▶ **Given information**:
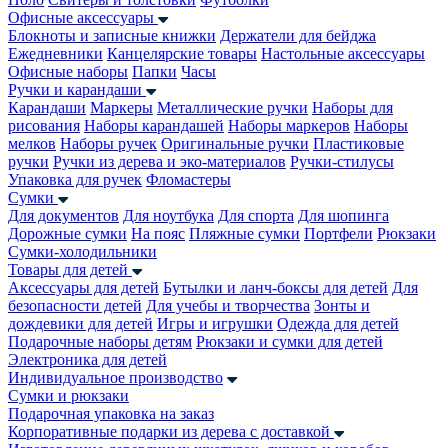
Офисные аксессуары
Блокноты и записные книжки
Держатели для бейджа
Ежедневники
Канцелярские товары
Настольные аксессуары
Офисные наборы
Папки
Часы
Ручки и карандаши
Карандаши
Маркеры
Металлические ручки
Наборы для
рисования
Наборы карандашей
Наборы маркеров
Наборы
мелков
Наборы ручек
Оригинальные ручки
Пластиковые
ручки
Ручки из дерева и эко-материалов
Ручки-стилусы
Упаковка для ручек
Фломастеры
Сумки
Для документов
Для ноутбука
Для спорта
Для шопинга
Дорожные сумки
На пояс
Пляжные сумки
Портфели
Рюкзаки
Сумки-холодильники
Товары для детей
Аксессуары для детей
Бутылки и ланч-боксы для детей
Для
безопасности детей
Для учебы и творчества
Зонты и
дождевики для детей
Игры и игрушки
Одежда для детей
Подарочные наборы детям
Рюкзаки и сумки для детей
Электроника для детей
Индивидуальное производство
Сумки и рюкзаки
Подарочная упаковка на заказ
Корпоративные подарки из дерева с доставкой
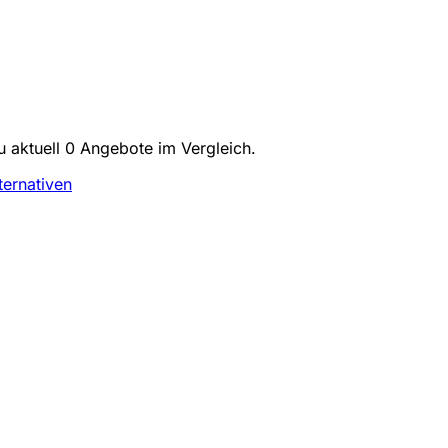
 aktuell 0 Angebote im Vergleich.
ternativen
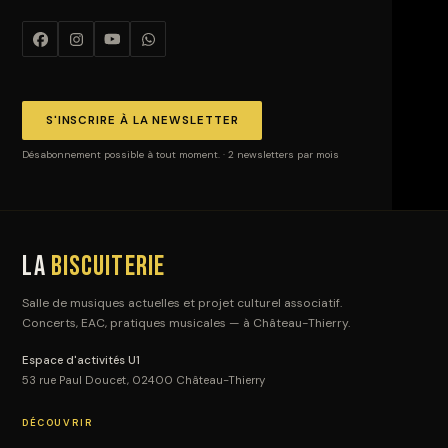
S'INSCRIRE À LA NEWSLETTER
Désabonnement possible à tout moment. · 2 newsletters par mois
La
Biscuiterie
Salle de musiques actuelles et projet culturel associatif.
Concerts, EAC, pratiques musicales — à Château-Thierry.
Espace d'activités U1
53 rue Paul Doucet, 02400 Château-Thierry
DÉCOUVRIR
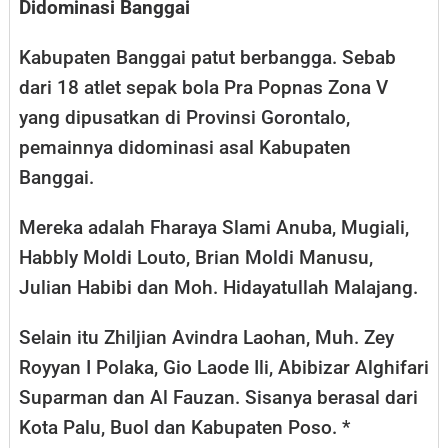
Didominasi Banggai
Kabupaten Banggai patut berbangga. Sebab
dari 18 atlet sepak bola Pra Popnas Zona V
yang dipusatkan di Provinsi Gorontalo,
pemainnya didominasi asal Kabupaten
Banggai.
Mereka adalah Fharaya Slami Anuba, Mugiali,
Habbly Moldi Louto, Brian Moldi Manusu,
Julian Habibi dan Moh. Hidayatullah Malajang.
Selain itu Zhiljian Avindra Laohan, Muh. Zey
Royyan I Polaka, Gio Laode Ili, Abibizar Alghifari
Suparman dan Al Fauzan. Sisanya berasal dari
Kota Palu, Buol dan Kabupaten Poso. *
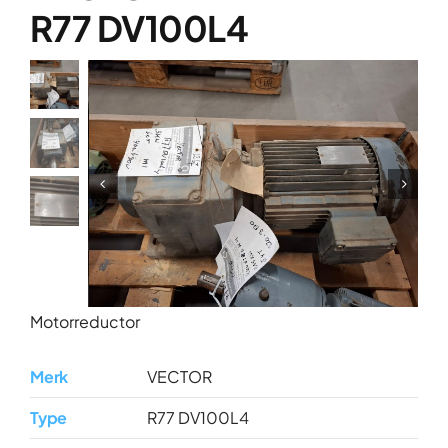
Over ons
R77 DV100L4
Contact
Motorreductor
Merk
VECTOR
Type
R77 DV100L4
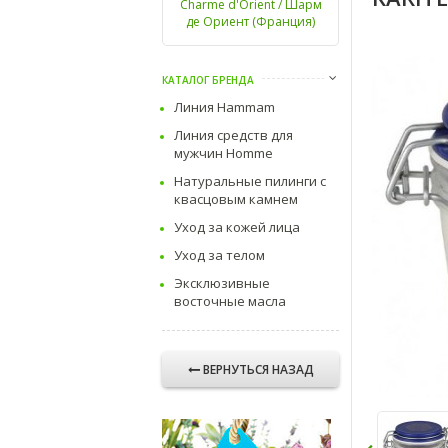
Charme d'Orient / Шарм
де Ориент (Франция)
КАТАЛОГ БРЕНДА
Линия Hammam
Линия средств для
мужчин Homme
Натуральные пилинги с
квасцовым камнем
Уход за кожей лица
Уход за телом
Эксклюзивные
восточные масла
ВЕРНУТЬСЯ НАЗАД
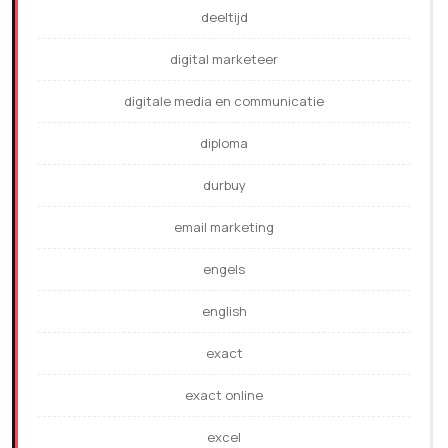
deeltijd
digital marketeer
digitale media en communicatie
diploma
durbuy
email marketing
engels
english
exact
exact online
excel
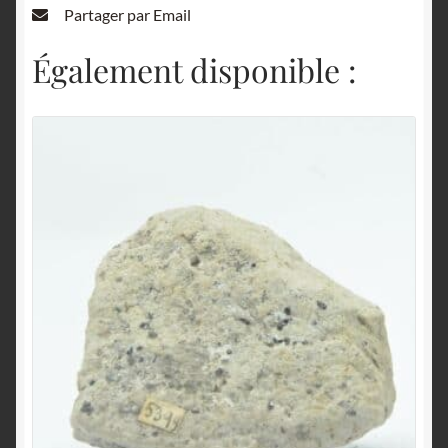
Partager par Email
Également disponible :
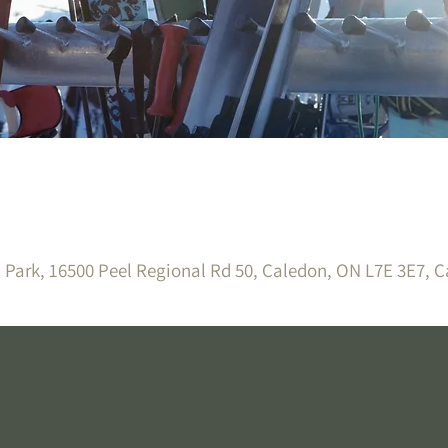
n Park, 16500 Peel Regional Rd 50, Caledon, ON L7E 3E7, 
!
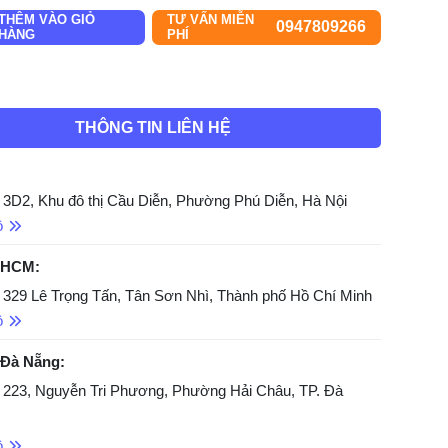
THÊM VÀO GIỎ
TƯ VẤN MIỄN
0947809266
HÀNG
PHÍ
THÔNG TIN LIÊN HỆ
 3D2, Khu đô thị Cầu Diễn, Phường Phú Diễn, Hà Nội
ồ
 HCM:
 329 Lê Trọng Tấn, Tân Sơn Nhì, Thành phố Hồ Chí Minh
ồ
 Đà Nẵng:
 223, Nguyễn Tri Phương, Phường Hải Châu, TP. Đà
ồ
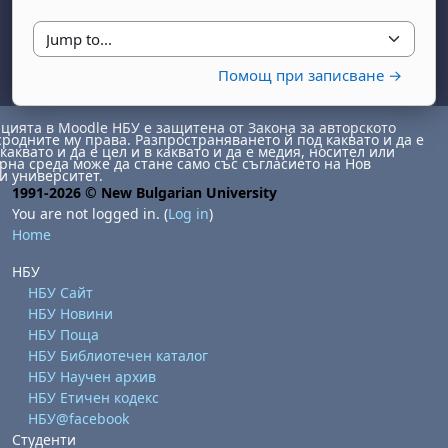
Jump to...
Помощ при записване →
ията в Moodle НБУ е защитена от Закона за авторското
сродните му права. Разпространяването й под каквато и да е
каквато и да е цел и в каквато и да е медия, носител или
на среда може да стане само със съгласието на Нов
и университет.
1991-2026 © New Bulgarian University
day, 1 August
unday, 2 August
You are not logged in. (
Log in
)
st
gust
August
day, 8 August
unday, 9 August
Home
ust
ugust
 August
day, 15 August
Sunday, 16 August
НБУ
НБУ Сайт
ust
ugust
 August
day, 22 August
Sunday, 23 August
НБУ Новини
ust
ugust
 August
day, 29 August
Sunday, 30 August
НБУ Поща
НБУ Библиотечен каталог
НБУ Научен архив
НБУ Етичен кодекс
НБУ@facebook
Студенти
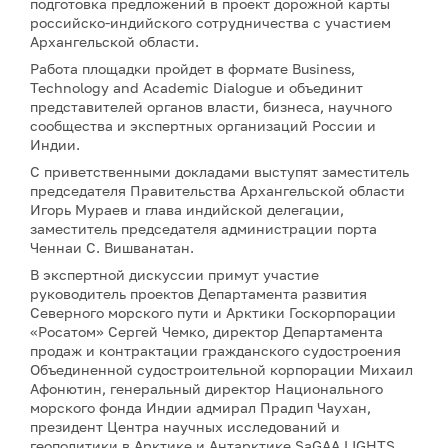
подготовка предложений в проект дорожной карты
российско-индийского сотрудничества с участием
Архангельской области.
Работа площадки пройдет в формате Business,
Technology and Academic Dialogue и объединит
представителей органов власти, бизнеса, научного
сообщества и экспертных организаций России и
Индии.
С приветственными докладами выступят заместитель
председателя Правительства Архангельской области
Игорь Мураев и глава индийской делегации,
заместитель председателя администрации порта
Ченнаи С. Вишванатан.
В экспертной дискуссии примут участие
руководитель проектов Департамента развития
Северного морского пути и Арктики Госкорпорации
«Росатом» Сергей Чемко, директор Департамента
продаж и контрактации гражданского судостроения
Объединенной судостроительной корпорации Михаил
Афонютин, генеральный директор Национального
морского фонда Индии адмирал Прадип Чаухан,
президент Центра научных исследований и
геополитики в Арктике и Антарктике SaGAA LIGHTS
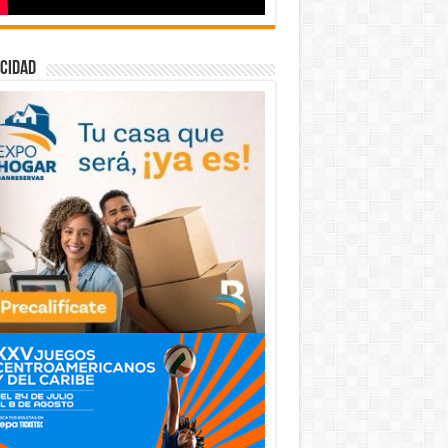
cidad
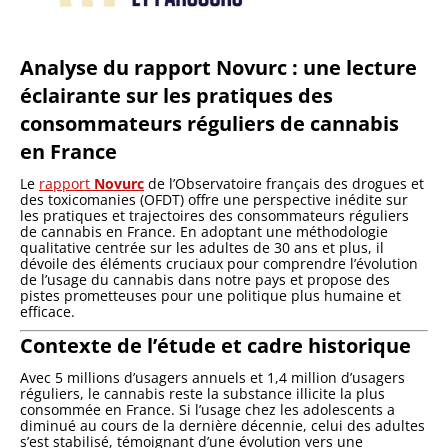
Analyse du rapport Novurc : une lecture
éclairante sur les pratiques des
consommateurs réguliers de cannabis
en France
Le
rapport
Novurc
de l’Observatoire français des drogues et
des toxicomanies (OFDT) offre une perspective inédite sur
les pratiques et trajectoires des consommateurs réguliers
de cannabis en France. En adoptant une méthodologie
qualitative centrée sur les adultes de 30 ans et plus, il
dévoile des éléments cruciaux pour comprendre l’évolution
de l’usage du cannabis dans notre pays et propose des
pistes prometteuses pour une politique plus humaine et
efficace.
Contexte de l’étude et cadre historique
Avec 5 millions d’usagers annuels et 1,4 million d’usagers
réguliers, le cannabis reste la substance illicite la plus
consommée en France. Si l’usage chez les adolescents a
diminué au cours de la dernière décennie, celui des adultes
s’est stabilisé, témoignant d’une évolution vers une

▶ **What this task involves**:
Across the entries above, count the lines with the word "морского" and report that count by itself.

▶ **Your solution**:
2